## 14.2 Multicollinearity

Multicollinearity describes the situation in which two or more independent variables are linearly related. Under perfect multicollinearity: \[\lambda_1 x_1 + \lambda_2 x_2 + \dots +\lambda_k x_k = 0\] where \(\lambda_i\) are constants that are not all zero simultaneously. For example, consider \(x_1=\{8,12,15,17\}\), \(x_2=\{24,36,45,51\}\), and \(x_3=\{2,3,3.75,4.25\}\). In this case, \(\lambda_1=1\), \(\lambda_2=-1/5\), and \(\lambda_3=2\). Note, multicollinearity refers to linear relationships! Including a squared or cubed term is not an issue of multicollinearity. It can be shown that the variance of the estimator increases in the presence of multicollinearity. There are various indications that the data suffers from multicollinearity:

- High \(R^2\) but few significant variables
- Fail to reject the hypothesis for H\(_0\): \(\beta_i=0\) based on t-values but rejection all slopes being simultaneously zero based on F-test.
- High correlation among explanatory variables
- Variation of statistically significant variables between models.

### 14.2.1 Variance Inflated Factors (VIF)

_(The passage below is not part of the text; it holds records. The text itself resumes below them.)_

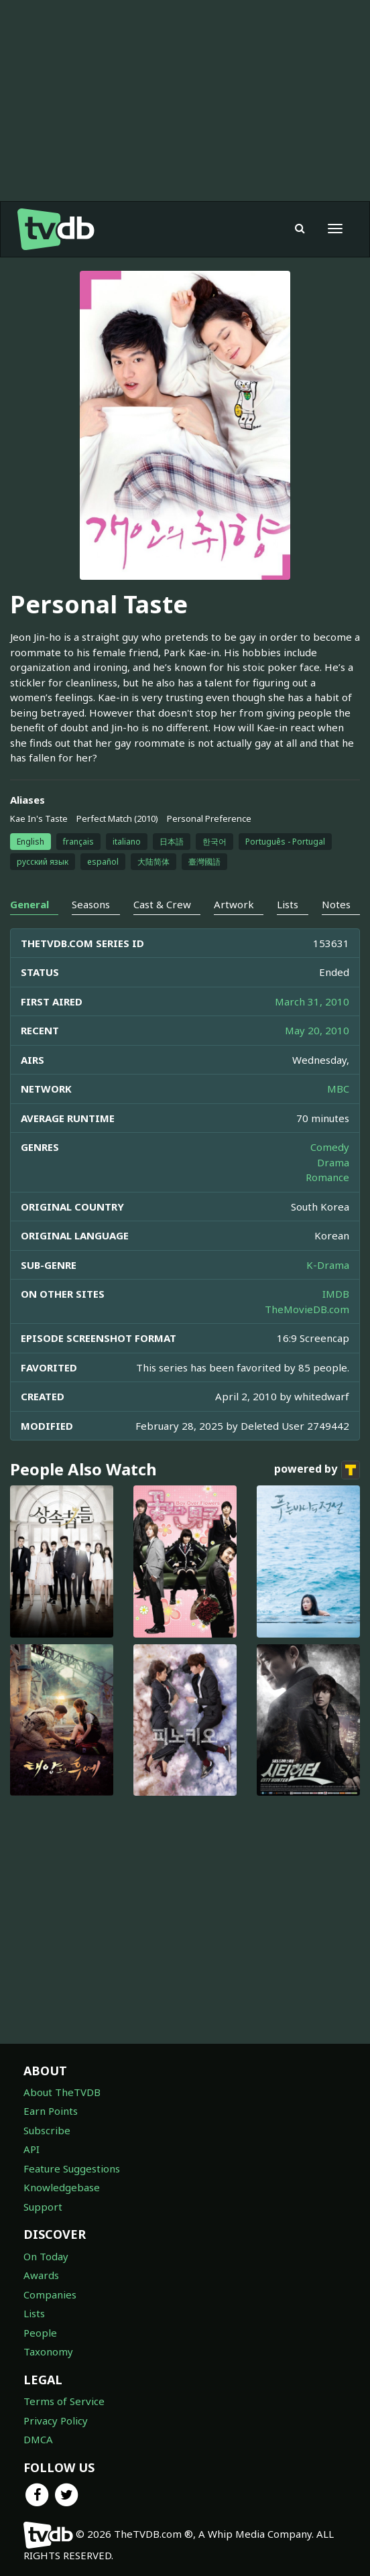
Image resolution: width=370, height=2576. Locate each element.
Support (42, 2206)
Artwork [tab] (234, 904)
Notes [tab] (336, 904)
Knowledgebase (61, 2187)
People (40, 2332)
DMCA (38, 2439)
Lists (34, 2313)
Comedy (329, 1147)
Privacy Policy (55, 2420)
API (31, 2149)
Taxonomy (48, 2351)
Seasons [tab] (91, 904)
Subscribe (46, 2130)
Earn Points (50, 2111)
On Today (45, 2256)
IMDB (335, 1293)
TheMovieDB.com (307, 1309)
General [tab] (29, 904)
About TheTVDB (62, 2092)
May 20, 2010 (317, 1030)
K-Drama (327, 1265)
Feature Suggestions (71, 2168)
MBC (338, 1088)
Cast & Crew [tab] (162, 904)
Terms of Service (64, 2401)
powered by (317, 1470)
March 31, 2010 (312, 1001)
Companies (49, 2294)
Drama (333, 1162)
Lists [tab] (287, 904)
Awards (41, 2275)
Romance (327, 1177)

Identifies possible correlation among multiple independent variables and not just two as in the case of a simple correlation coefficient. Consider the model: \[y_i = \beta_0 + \beta_k x_{ik} + \epsilon_i\] The estimated variances of the coefficient \(\beta_k\) is written as \[Var(\beta_k)^* = \frac{\sigma^2}{\sum_{i=1}^N (x_{ik}-\bar{x}_k)^2}\] Without any multicollinearity, this variance is minimized. If some some independent variables are correlated with the independent variable \(k\), then \[Var(\beta_k) = \frac{\sigma^2}{\sum_{i=1}^N (x_{ik}-\bar{x}_k)^2} \cdot \frac{1}{1-R^2_k}\] where \(R^2_k\) is the \(R^2\) if variable \(x_k\) is taken as the dependent variable. The VIF can be written as \[\frac{Var(\beta_k)}{Var(\beta_k)^*}=\frac{1}{1-R^2_k}\] If \(VIF=1\), then there is no relationship between the variable \(x_k\) and the remaining independent variables. Otherwise, \(VIF>1\). In general, the interpretation is as follows:

- VIF of 4 warrants attention
- VIF of 10 indicates a serious problem.

### 14.2.2 Examples

To illustrate the concept of multicollinearity, the data set from `nfl`

is used (Berri et al. (2011)). The first model includes total salary as the dependent variable and the following independent variables: prior season passing yards, pass attempts, experience (squared) in the league, draft round pick, veteran (more than 3 years in the league), pro bowl appearance, and facial symmetry.

```
bhat = lm(log(total)~yards+att+exp+exp2+draft1+draft2+veteran+changeteam+pbowlever+symm,data=nfl)
summary(bhat)
```

After estimating the results, the function `vif()`

from the package `car`

is used:

```
## yards att exp exp2 draft1 draft2 veteran changeteam pbowlever symm
## 32.547700 30.920282 39.889877 26.715342 1.621048 1.228091 5.253525 1.194254 1.581753 1.056661
```

The results indicate multicollinearity for *yards*, *att*, and experience. Passings yards and attempts may be correlated and thus, one of them (*att*) is dropped.

```
bhat = lm(log(total)~yards+exp+exp2+draft1+draft2+veteran+changeteam+pbowlever+symm,data=nfl)
summary(bhat)
```

```
## yards exp exp2 draft1 draft2 veteran changeteam pbowlever symm
## 1.460849 39.339639 26.162804 1.616171 1.227479 5.253502 1.141435 1.569621 1.052906
```

This improves the estimation but experience (and its squared term) are still problematic. The last estimation removes experience and the VIF terms are now in the acceptable range.

```
## yards draft1 draft2 veteran changeteam pbowlever symm
## 1.406241 1.653634 1.229459 1.976506 1.101988 1.406095 1.010855
```

The important part is that the conclusion of the paper has not changed with regard to facial symmetry.